BRIEF:
Transcribe exactly the lines from the one holding "Zu Favoriten hinzufügen" through the closing line of the entries below. Pictures stay out of the copy.

Saved data entries:
=======
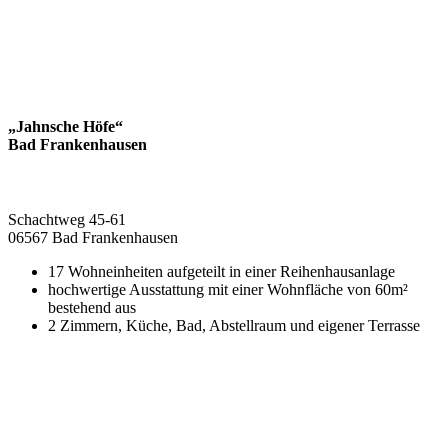
„Jahnsche Höfe“
Bad Frankenhausen
Schachtweg 45-61
06567 Bad Frankenhausen
17 Wohneinheiten aufgeteilt in einer Reihenhausanlage
hochwertige Ausstattung mit einer Wohnfläche von 60m²
bestehend aus
2 Zimmern, Küche, Bad, Abstellraum und eigener Terrasse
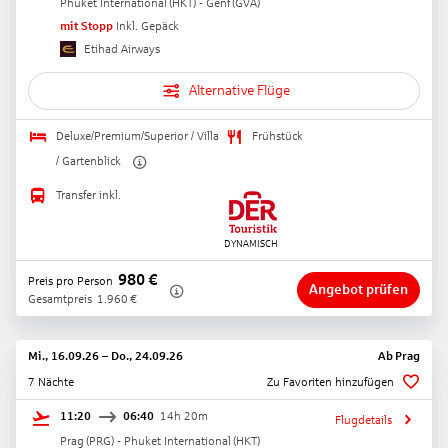
Phuket International
(
HKT
) -
Genf
(
GVA
)
mit Stopp
Inkl. Gepäck
Etihad Airways
Alternative Flüge
Deluxe/Premium/Superior / Villa
Frühstück
/ Gartenblick
Transfer inkl.
980
€
Preis pro Person
Angebot prüfen
Gesamtpreis
1.960
€
Mi., 16.09.26
–
Do., 24.09.26
Ab
Prag
7 Nächte
Zu Favoriten hinzufügen
11:20
06:40
14h 20m
Flugdetails
Prag
(
PRG
) -
Phuket International
(
HKT
)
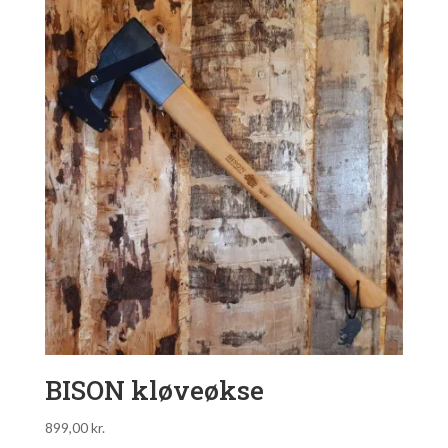
BISON kløveøkse
899,00
kr.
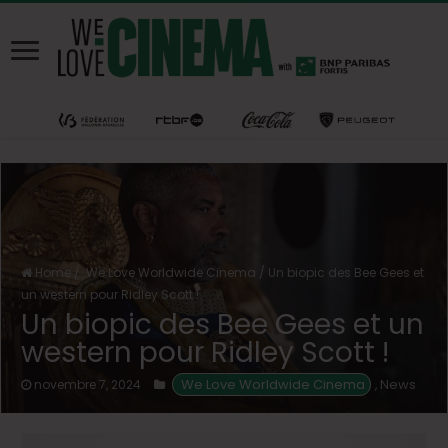
Home
/
We Love Worldwide Cinema
/
Un biopic des Bee Gees et
un western pour Ridley Scott !
Un biopic des Bee Gees et un
western pour Ridley Scott !
 We Love Worldwide Cinema
News
novembre 7, 2024
,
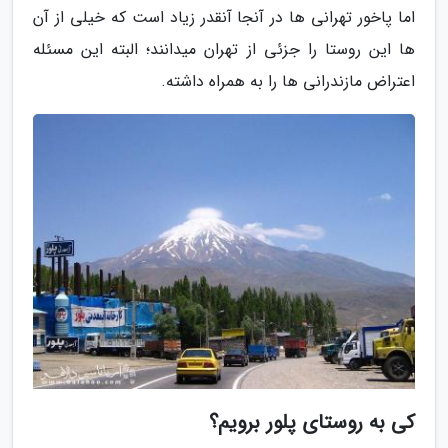
اما پاخور تهرانی ها در آنجا آنقدر زیاد است که خیلی از آن
ها این روستا را جزئی از تهران میدانند؛ البته این مسئله
اعتراض مازندرانی ها را به همراه داشته.
کی به روستای پلور برویم؟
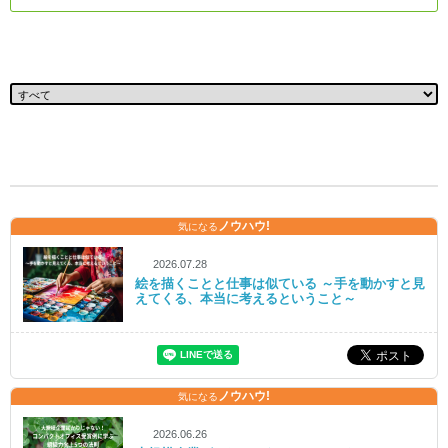
ノウハウ!
気になる
2026.07.28
絵を描くことと仕事は似ている ～手を動かすと見
えてくる、本当に考えるということ～
ノウハウ!
気になる
2026.06.26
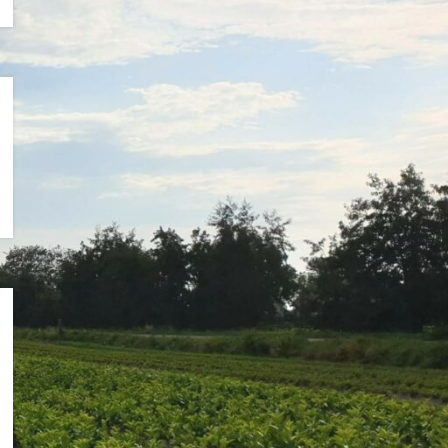
Uncategorized
Verzorging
=======
ANSWER BELOW:
Zu Favoriten hinzufügen
11:20
06:40
14h 20m
Flugdetails
Prag
(
PRG
) -
Phuket International
(
HKT
)
BISON kløveøkse
899,00
kr.
Home
/
We Love Worldwide Cinema
/
Un biopic des Bee Gees et
un western pour Ridley Scott !
Un biopic des Bee Gees et un
western pour Ridley Scott !
 We Love Worldwide Cinema
News
novembre 7, 2024
,
اما پاخور تهرانی ها در آنجا آنقدر زیاد است که خیلی از آن
ها این روستا را جزئی از تهران میدانند؛ البته این مسئله
اعتراض مازندرانی ها را به همراه داشته.
کی به روستای پلور برویم؟
ノウハウ!
気になる
2026.07.28
絵を描くことと仕事は似ている ～手を動かすと見
えてくる、本当に考えるということ～
ノウハウ!
気になる
2026.06.26
Uncategorized
Verzorging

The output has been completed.